Я также подвергся тщательному осмотру и не возражал, когда тюремщик, который исполнял заодно обязанности медбрата, наложил мне два шва на рассеченную бровь. Вчера гладиаторы выделили мне из своей аптечки метр бинта, которым я промокал кровь до тех пор, пока она не остановилась. Разойтись края раны сами не могли – эта половина лица у меня так распухла, что на ней не двигался ни один мускул. И швы в принципе не потребовались бы, если б во время обыска вдруг не возобновилось кровотечение.
Впрочем, вертухаи были не виноваты в том, что оно возобновилось.
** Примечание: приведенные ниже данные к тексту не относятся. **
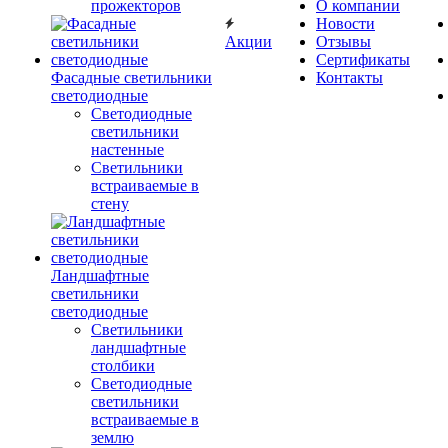
прожекторов
О компании
Новости
Акции
Отзывы
Сертификаты
Фасадные светильники
Контакты
светодиодные
Светодиодные
светильники
настенные
Светильники
встраиваемые в
стену
Ландшафтные
светильники
светодиодные
Светильники
ландшафтные
столбики
Светодиодные
светильники
встраиваемые в
землю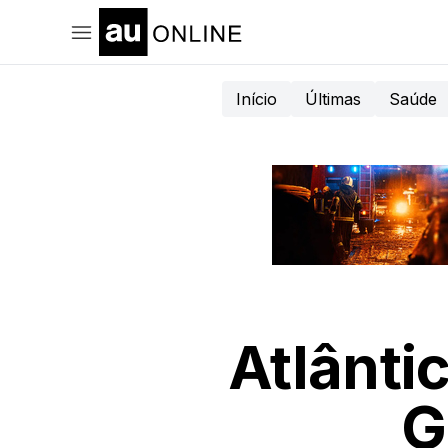
Início
Últimas
Saúde
Atlânti
G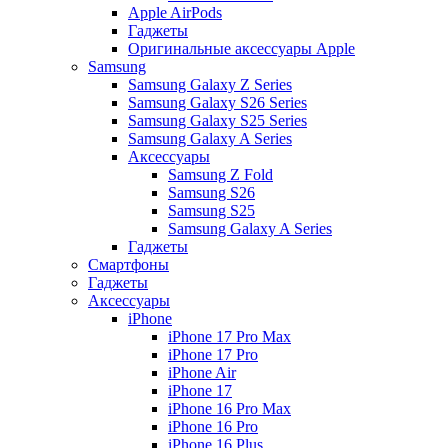
Apple AirPods
Гаджеты
Оригинальные аксессуары Apple
Samsung
Samsung Galaxy Z Series
Samsung Galaxy S26 Series
Samsung Galaxy S25 Series
Samsung Galaxy A Series
Аксессуары
Samsung Z Fold
Samsung S26
Samsung S25
Samsung Galaxy A Series
Гаджеты
Смартфоны
Гаджеты
Аксессуары
iPhone
iPhone 17 Pro Max
iPhone 17 Pro
iPhone Air
iPhone 17
iPhone 16 Pro Max
iPhone 16 Pro
iPhone 16 Plus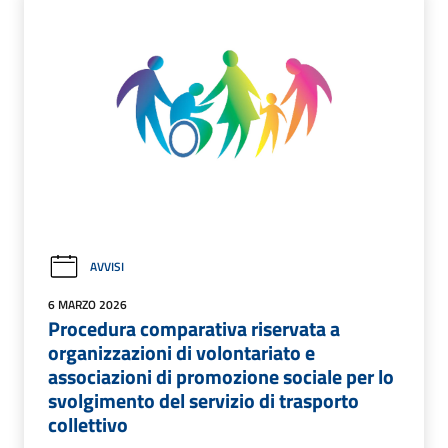
AVVISI
6 MARZO 2026
Procedura comparativa riservata a
organizzazioni di volontariato e
associazioni di promozione sociale per lo
svolgimento del servizio di trasporto
collettivo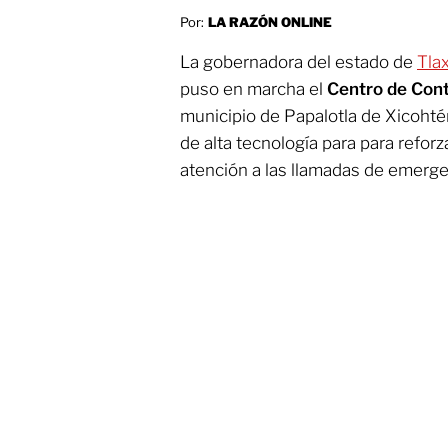
Por:
LA RAZÓN ONLINE
La gobernadora del estado de
Tla
puso en marcha el
Centro de Con
municipio de Papalotla de Xicohtén
de alta tecnología para para reforza
atención a las llamadas de emerge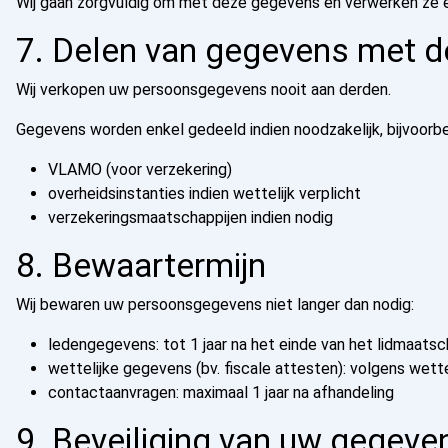
Wij gaan zorgvuldig om met deze gegevens en verwerken ze en
7. Delen van gegevens met d
Wij verkopen uw persoonsgegevens nooit aan derden.
Gegevens worden enkel gedeeld indien noodzakelijk, bijvoorb
VLAMO
(voor verzekering)
overheidsinstanties indien wettelijk verplicht
verzekeringsmaatschappijen indien nodig
8. Bewaartermijn
Wij bewaren uw persoonsgegevens niet langer dan nodig:
ledengegevens: tot 1 jaar na het einde van het lidmaats
wettelijke gegevens (bv. fiscale attesten): volgens wett
contactaanvragen: maximaal 1 jaar na afhandeling
9. Beveiliging van uw gegeve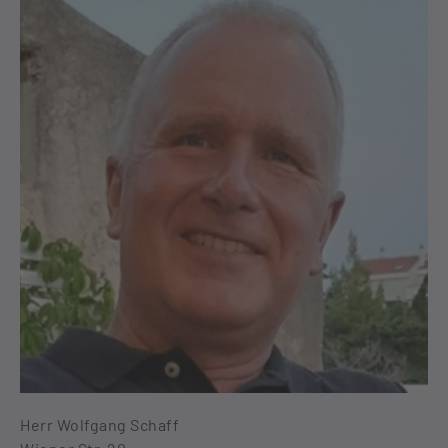
Herr Wolfgang Schaff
Это ведь я сам разбередил рану, когда засовывал в нее линзу. Дело это было чертовски болезненное, но важное, и я все стерпел. Гладкая, плоская и округлая стекляшка проникла довольно далеко за надбровную кожу и осталась там, будто в кармане. А опухоль не позволяла ни разглядеть, ни нащупать под ней инородный предмет. Уняв кровь до прихода охраны, я выбросил остатки грязного бинта в канализацию. Но стоило лишь тюремщикам поднять меня с нар и приступить к обыску, как едва затянувшееся рассечение вновь стало кровоточить. На что кормивший меня слабительным медбрат не мог глядеть равнодушно и на скорую руку заштопал мне бровь.